## RECORDS FOR THE TASK
┌──

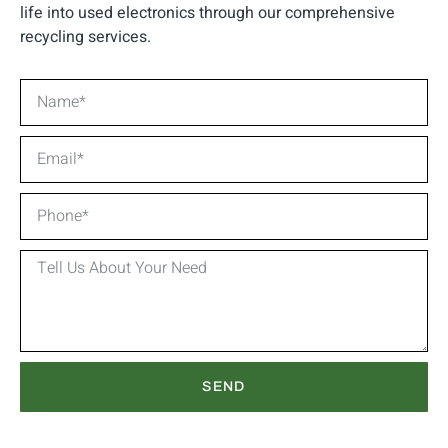
life into used electronics through our comprehensive
recycling services.
SEND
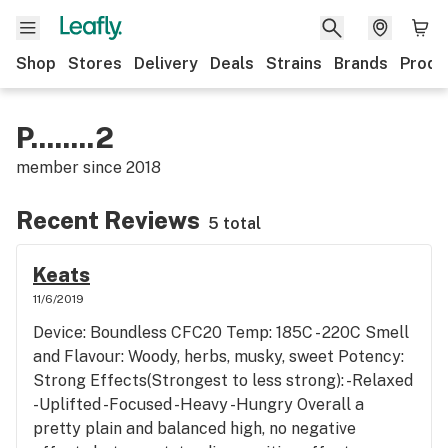
Shop
Stores
Delivery
Deals
Strains
Brands
Produ
P........2
member since
2018
Recent Reviews
5 total
Keats
11/6/2019
Device: Boundless CFC20 Temp: 185C - 220C Smell
and Flavour: Woody, herbs, musky, sweet Potency:
Strong Effects(Strongest to less strong): -Relaxed
-Uplifted -Focused -Heavy -Hungry Overall a
pretty plain and balanced high, no negative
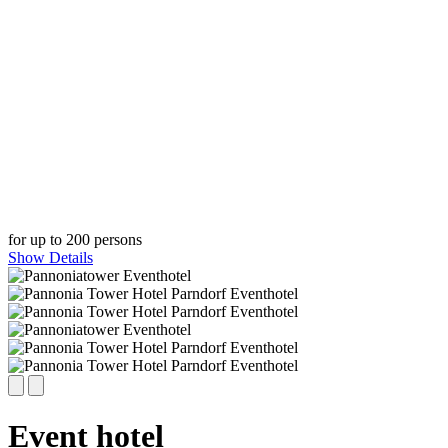
for up to 200 persons
Show Details
Event hotel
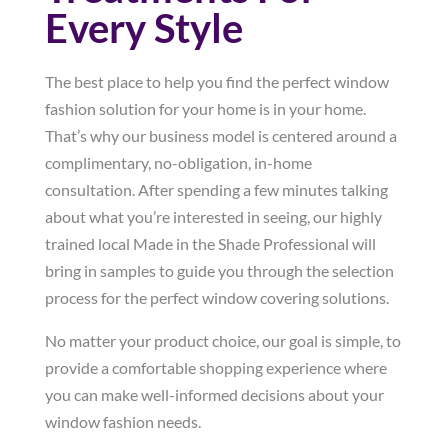
Every Style
The best place to help you find the perfect window
fashion solution for your home is in your home.
That’s why our business model is centered around a
complimentary, no-obligation, in-home
consultation. After spending a few minutes talking
about what you’re interested in seeing, our highly
trained local Made in the Shade Professional will
bring in samples to guide you through the selection
process for the perfect window covering solutions.
No matter your product choice, our goal is simple, to
provide a comfortable shopping experience where
you can make well-informed decisions about your
window fashion needs.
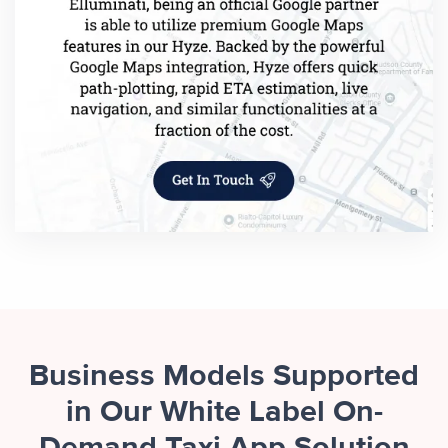
Business Models Supported
in Our White Label On-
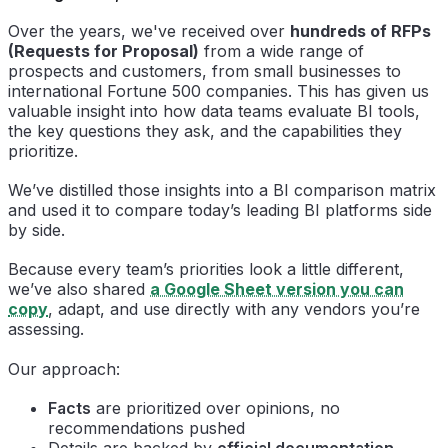
Over the years, we've received over
hundreds of RFPs
(Requests for Proposal)
from a wide range of
prospects and customers, from small businesses to
international Fortune 500 companies. This has given us
valuable insight into how data teams evaluate BI tools,
the key questions they ask, and the capabilities they
prioritize.
We’ve distilled those insights into a BI comparison matrix
and used it to compare today’s leading BI platforms side
by side.
Because every team’s priorities look a little different,
we’ve also shared
a Google Sheet version you can
copy
, adapt, and use directly with any vendors you’re
assessing.
Our approach:
Facts
are prioritized over opinions, no
recommendations pushed
Details are backed by
official documentation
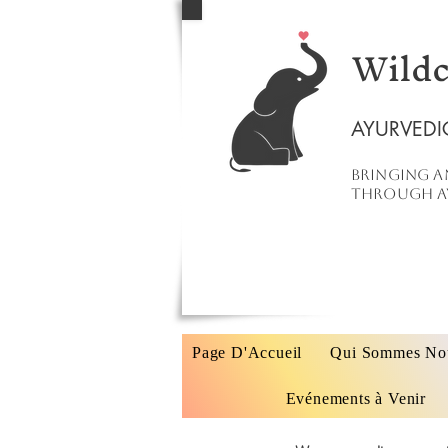
Wildc
AYURVEDI
Bringing a
through ay
Page D'Accueil
Qui Sommes No
Evénements à Venir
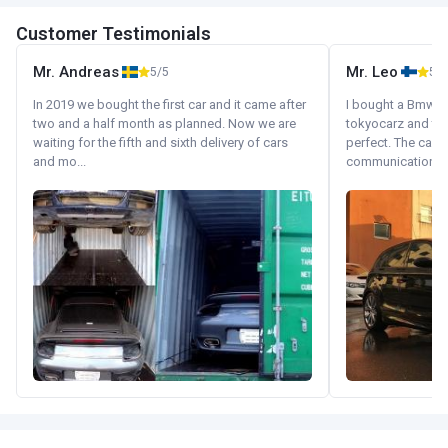
Customer Testimonials
Mr. Andreas
Mr. Leo
5/5
5/5
In 2019 we bought the first car and it came after
I bought a Bmw 130
two and a half month as planned. Now we are
tokyocarz and th
waiting for the fifth and sixth delivery of cars
perfect. The car 
and mo...
communication wi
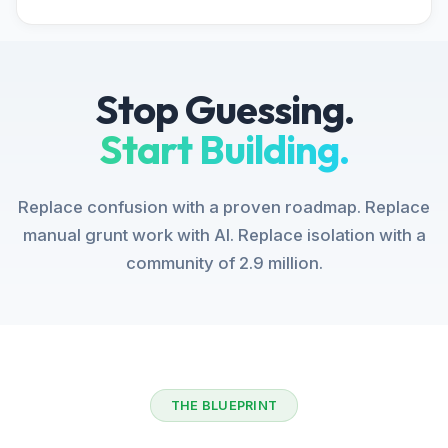
Stop Guessing.
Start Building.
Replace confusion with a proven roadmap. Replace
manual grunt work with AI. Replace isolation with a
community of 2.9 million.
THE BLUEPRINT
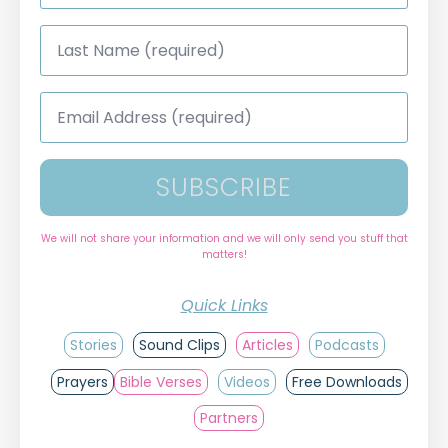
Last
Name
*
Email
Address
*
SUBSCRIBE
We will not share your information and we will only send you stuff that
matters!
Quick Links
Stories
Sound Clips
Articles
Podcasts
Prayers
Bible Verses
Videos
Free Downloads
Partners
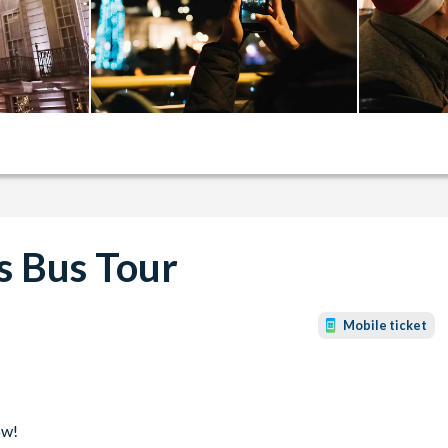
s Bus Tour
Mobile ticket
ow!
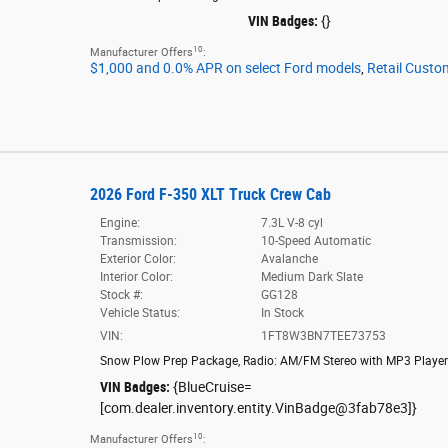
VIN Badges:
{}
10
Manufacturer Offers
:
$1,000 and 0.0% APR on select Ford models
,
Retail Custo
2026 Ford F-350 XLT Truck Crew Cab
Engine:
7.3L V-8 cyl
Transmission:
10-Speed Automatic
Exterior Color:
Avalanche
Interior Color:
Medium Dark Slate
Stock #:
GG128
Vehicle Status:
In Stock
VIN:
1FT8W3BN7TEE73753
Snow Plow Prep Package
,
Radio: AM/FM Stereo with MP3 Player
VIN Badges:
{BlueCruise=
[com.dealer.inventory.entity.VinBadge@3fab78e3]}
10
Manufacturer Offers
:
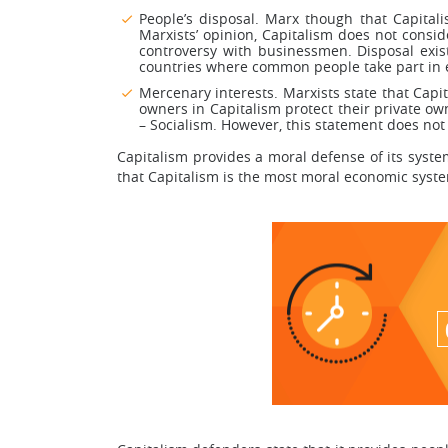
People’s disposal. Marx though that Capital
Marxists’ opinion, Capitalism does not consi
controversy with businessmen. Disposal exist
countries where common people take part in el
Mercenary interests. Marxists state that Capit
owners in Capitalism protect their private o
– Socialism. However, this statement does no
Capitalism provides a moral defense of its system
that Capitalism is the most moral economic syst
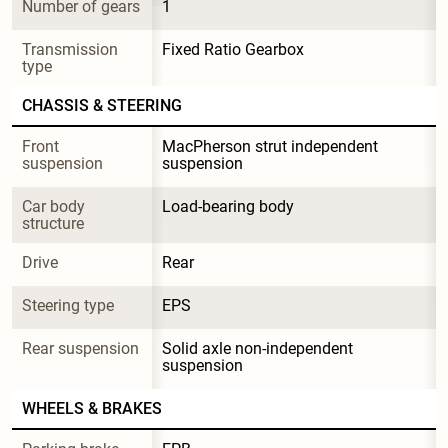
Number of gears
1
Transmission 
Fixed Ratio Gearbox
type
CHASSIS & STEERING
Front 
MacPherson strut independent 
suspension
suspension
Car body 
Load-bearing body
structure
Drive
Rear
Steering type
EPS
Rear suspension
Solid axle non-independent 
suspension
WHEELS & BRAKES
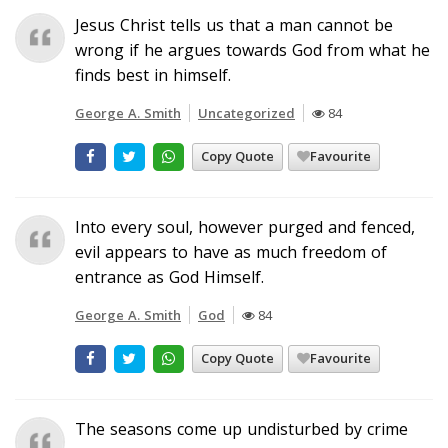
Jesus Christ tells us that a man cannot be
wrong if he argues towards God from what he
finds best in himself.
George A. Smith
Uncategorized
84
Copy Quote
Favourite
Into every soul, however purged and fenced,
evil appears to have as much freedom of
entrance as God Himself.
George A. Smith
God
84
Copy Quote
Favourite
The seasons come up undisturbed by crime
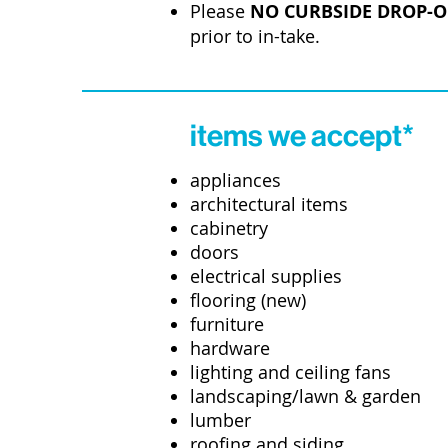
Please
NO CURBSIDE DROP-O
prior to in-take.
items we accept*
appliances
architectural items
cabinetry
doors
electrical supplies
flooring (new)
furniture
hardware
lighting and ceiling fans
landscaping/lawn & garden
lumber
roofing and siding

└──

## HOW TO COMPLETE THIS TASK
Above are the records; restate exactly the lines from the one containing "7.3L V-8 cyl" through the one containing "Rear suspension", keeping pictures out.

## YOUR SOLUTION
7.3L V-8 cyl
Transmission:
10-Speed Automatic
Exterior Color:
Avalanche
Interior Color:
Medium Dark Slate
Stock #:
GG128
Vehicle Status:
In Stock
VIN:
1FT8W3BN7TEE73753
Snow Plow Prep Package
,
Radio: AM/FM Stereo with MP3 Player
VIN Badges:
{BlueCruise=
[com.dealer.inventory.entity.VinBadge@3fab78e3]}
10
Manufacturer Offers
:
People’s disposal. Marx though that Capital
Marxists’ opinion, Capitalism does not consi
controversy with businessmen. Disposal exist
countries where common people take part in el
Mercenary interests. Marxists state that Capit
owners in Capitalism protect their private o
– Socialism. However, this statement does no
Capitalism provides a moral defense of its system
that Capitalism is the most moral economic syst
Number of gears
1
Transmission 
Fixed Ratio Gearbox
type
CHASSIS & STEERING
Front 
MacPherson strut independent 
suspension
suspension
Car body 
Load-bearing body
structure
Drive
Rear
Steering type
EPS
Rear suspension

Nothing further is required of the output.